As seen from (7), $ {\eta}_{150} $ is a unitless proportion (the unit of the error between the simulation and the filtered measurement is either rad or rad/s, but we divide it by the standard deviation of the filtered measurement which has the same unit). The higher value indicates a higher discrepancy between simulation and measurement.

The explanation of (7) is as follows. Given $ N={N}_{\mathrm{steps}}=150 $ simulation steps to take into account, we calculate simulations from all possible starting positions, meaning that if we have 15,000 samples, then we start from $ {N}_{\mathrm{starts}}=15000-150=14850 $ different time steps, and calculate a forward simulation of 150 steps from each of them. Figure 6 shows this concept. As a result, we gain a three-dimensional array with dimensions $ \left[{N}_{\mathrm{steps}},{N}_{\mathrm{starts}},{N}_{\mathrm{channels}}\right] $ with $ {N}_{\mathrm{channels}}=12 $ as the number of states. Then we calculate the average of each of the squared errors between the simulated and measured states along the dimensions corresponding to the steps and starting positions, weighting the channels by $ \frac{1}{\sigma_{\mathrm{p}}} $ , to get a single number for the loss ultimately. Unfortunately, the initial physics-only Model 0.a evaluated this way shows a considerably high mismatch with the data, as seen in Figure 8.

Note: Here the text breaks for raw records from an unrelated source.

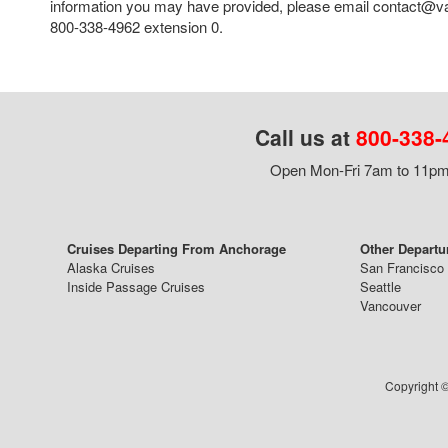
information you may have provided, please email contact@va
800-338-4962 extension 0.
Call us at
800-338-
Open Mon-Fri 7am to 11pm,
Cruises Departing From Anchorage
Other Departu
Alaska Cruises
San Francisco
Inside Passage Cruises
Seattle
Vancouver
Copyright ©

Figure 6. Illustration of calculating the N-step-NRMS (7).

2.3. Objective: acceleration-based error measure

While we use the 150-step-NRMS error measure to evaluate the model, unfortunately, it is computationally costly. Instead, we applied an acceleration-based error measure during the training and validation steps: in those steps, the error must be recalculated in every epoch. We then applied a 150-step-NRMS error measure in the test phase afterward, which was calculated only once.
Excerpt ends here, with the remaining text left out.